Like communism, contemporary liberal democracy is utopian in purporting to provide “the final realization of the eternal desires of mankind, particularly those of freedom and the rule of the people.” But the openness and diversity it promises have proved chimerical. Hostile to claims of excellence, hierarchy, and tradition, contemporary liberal democracy, maintains Legutko, “is the single most homogenizing force in the modern world.” It coerces conformity not only through legislatures, government agencies, and judges, but also through popular culture, the media, and schools and universities. In the name of inclusion, it dictates “language, gesture, and thoughts.”
Like communism, contemporary liberal democracy “promised to reduce the role of politics in human life, yet induced politicization on a scale unknown in previous history.” Once content to establish a framework within which individuals and their associations could cooperate and compete for mutual advantage, it today seeks “power over minds and institutions.” In defense of pluralism, establishments in liberal democracies wish to compel all to embrace the left-wing interpretation of liberalism. The obligatory calls for dialogue, debate, and mutual respect that abound in liberal democracies are often little more than a ruse. In practice, they serve to exclude conservative viewpoints as inherently disreputable, not worth debating, and inconsistent with the minimum standards for meaningful dialogue.
Like communism, contemporary liberal democracy has “a strong tendency to ideology” in two senses. It finds sinister political ideas—especially these days racism and sexism—lurking everywhere in art, philosophy, science, family, religion, and in apparently simple acts of courtesy and kindness. In addition, it generates its own simplifying and mandatory core beliefs. Artists and intellectuals in Western liberal democracies, Legutko argues, have become propagandists for progressivism, substituting for beauty and truth the criterion of conformity to the left-liberal political agenda, a practice otherwise known as political correctness.

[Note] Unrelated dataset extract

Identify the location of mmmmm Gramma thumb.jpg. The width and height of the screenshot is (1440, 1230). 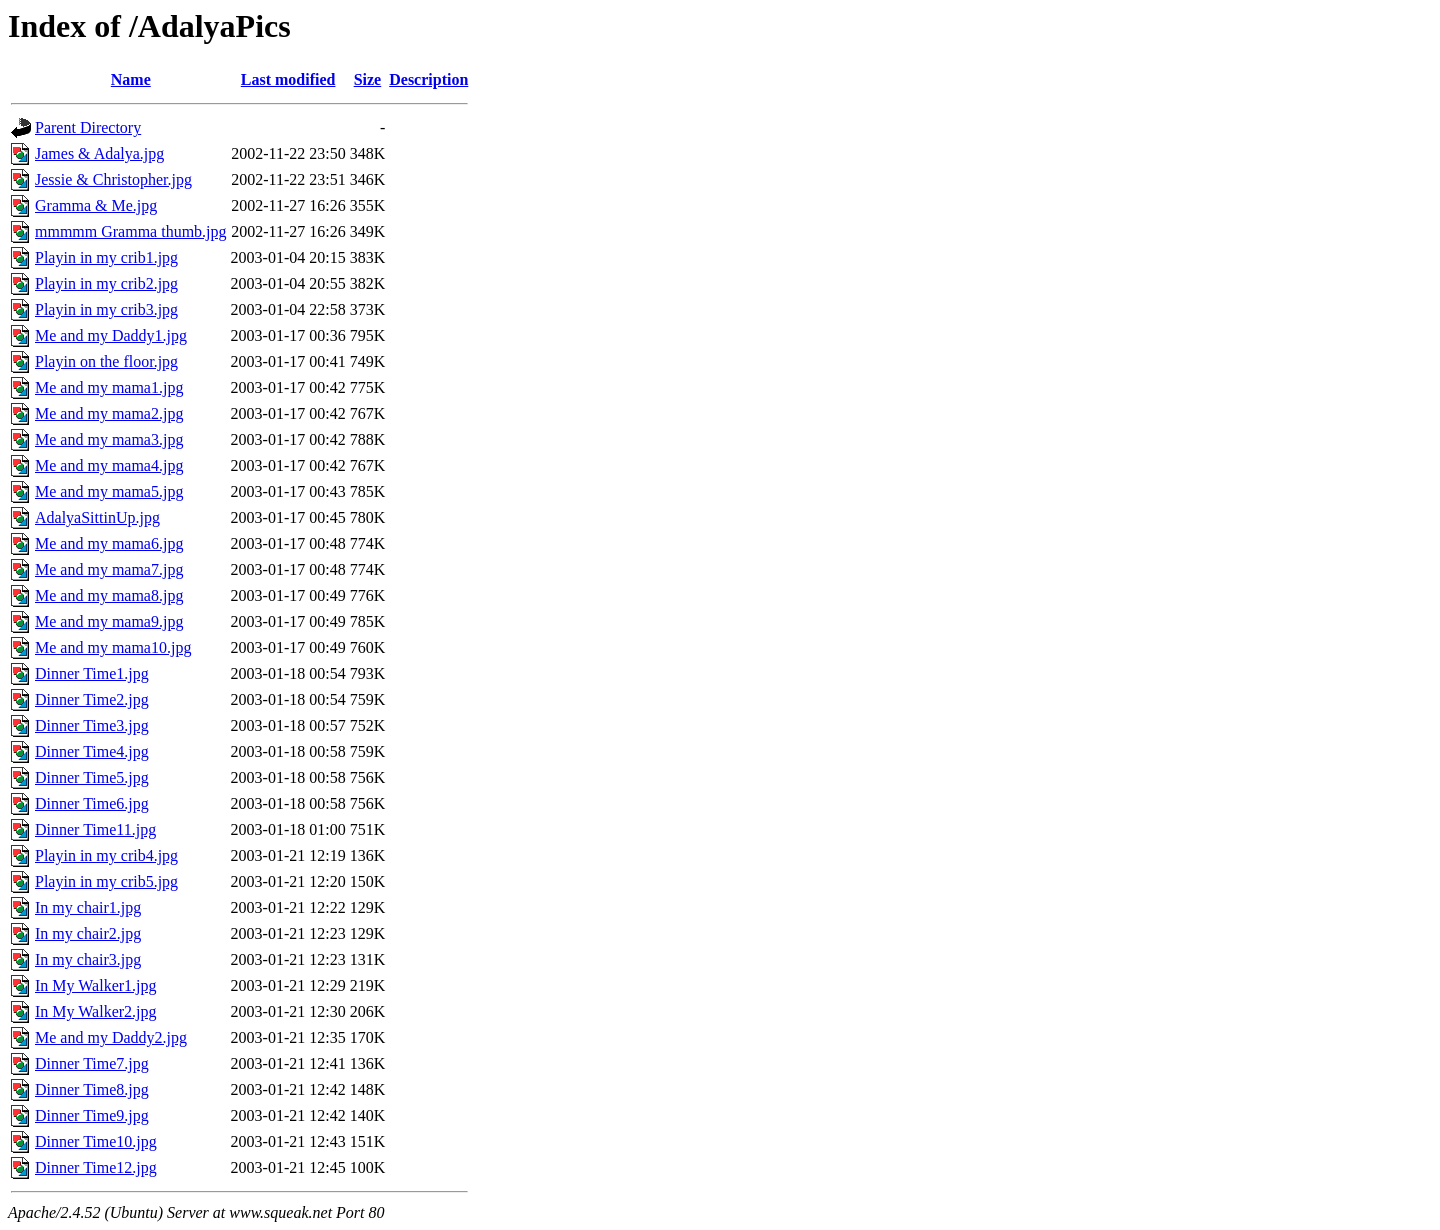
(131, 231).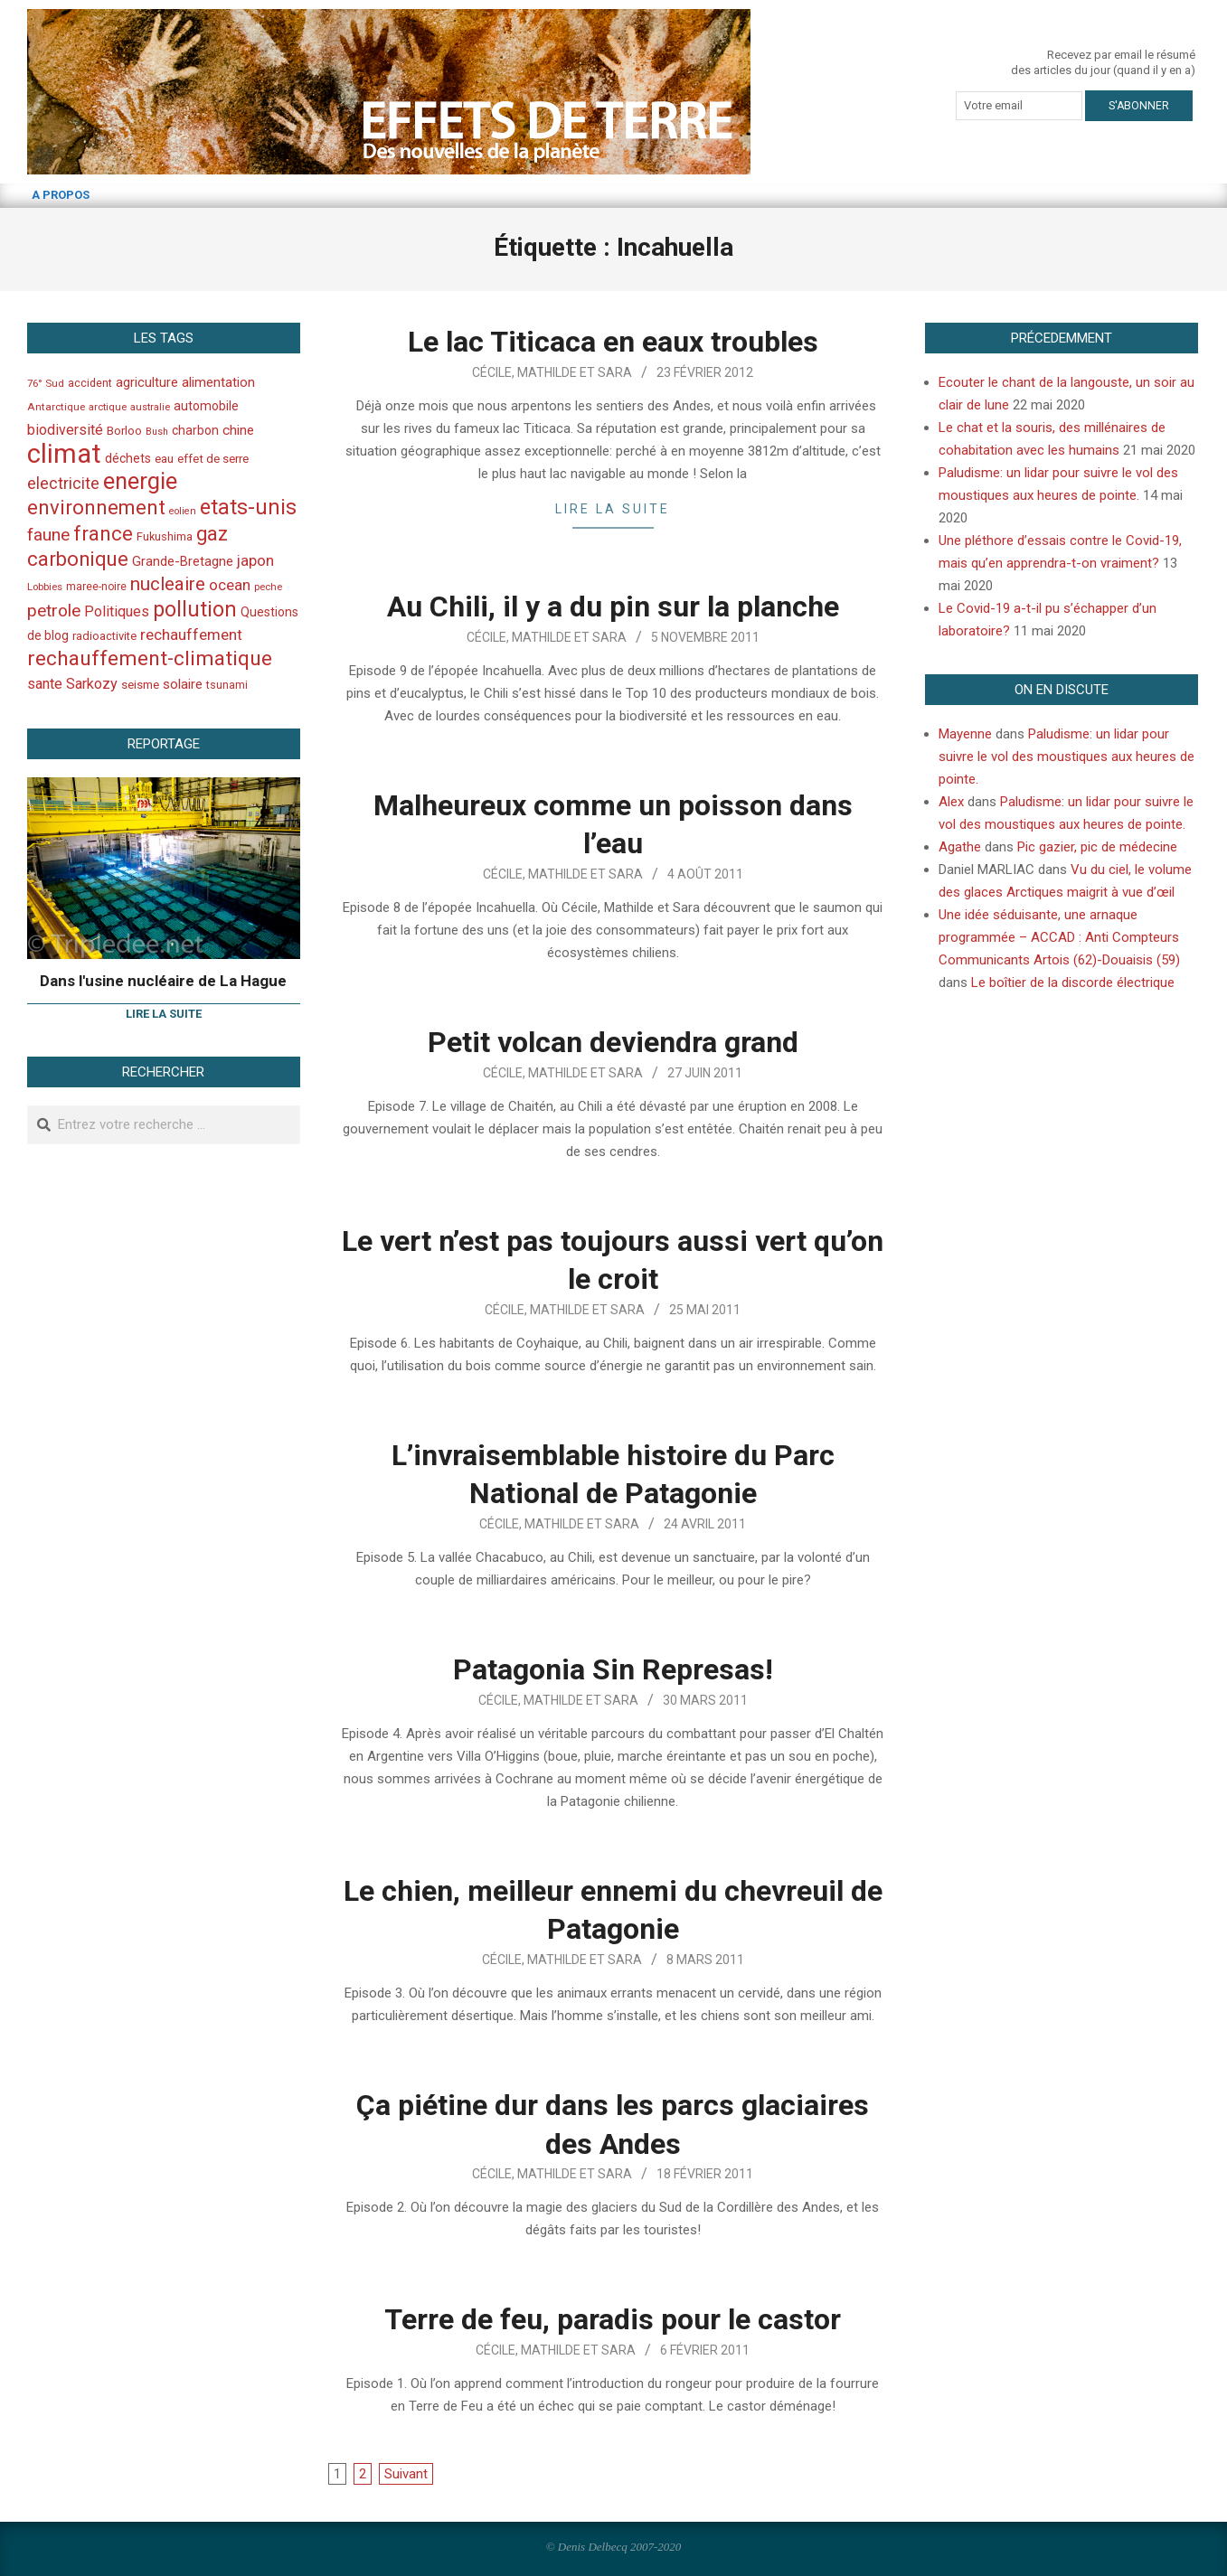 This screenshot has height=2576, width=1227. I want to click on agriculture [agriculture (57 éléments)], so click(147, 382).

Like communism, Legutko argues, contemporary liberal democracy is also hostile to religion. Convinced that freedom and equality imply secularism and that without religion the world would be a better place, contemporary liberal democracy practices toleration grudgingly. The promise of the free exercise and non-establishment of religion, commonly adopted by contemporary liberal democracies, is failing to provide religion the necessary protection. Liberal democracies increasingly regulate religious morality, particularly that of Christianity. Without formally abandoning the promise of religious liberty, they are employing state power, education, and popular culture to emancipate citizens from religion.
Legutko’s indictment of contemporary liberal democracy is severe. His bold criticisms could be qualified in a thousand ways. At the same time, his philosophical forays provide an exceptionally illuminating perspective on party politics in America and this year’s dismal presidential election.
Progressives—especially progressive elites—can come together in support of Hillary Clinton because of their confidence that for all her baggage she shares their liberationist and egalitarian understanding of liberal democracy and will fortify their grip on the commanding heights of politics and culture. Donald Trump is not the cause but a symptom of division and disarray among conservatives, who have been rattled and thrown on the defensive by a culture and governing institutions that have taken the other side in a partisan battle over the future of freedom.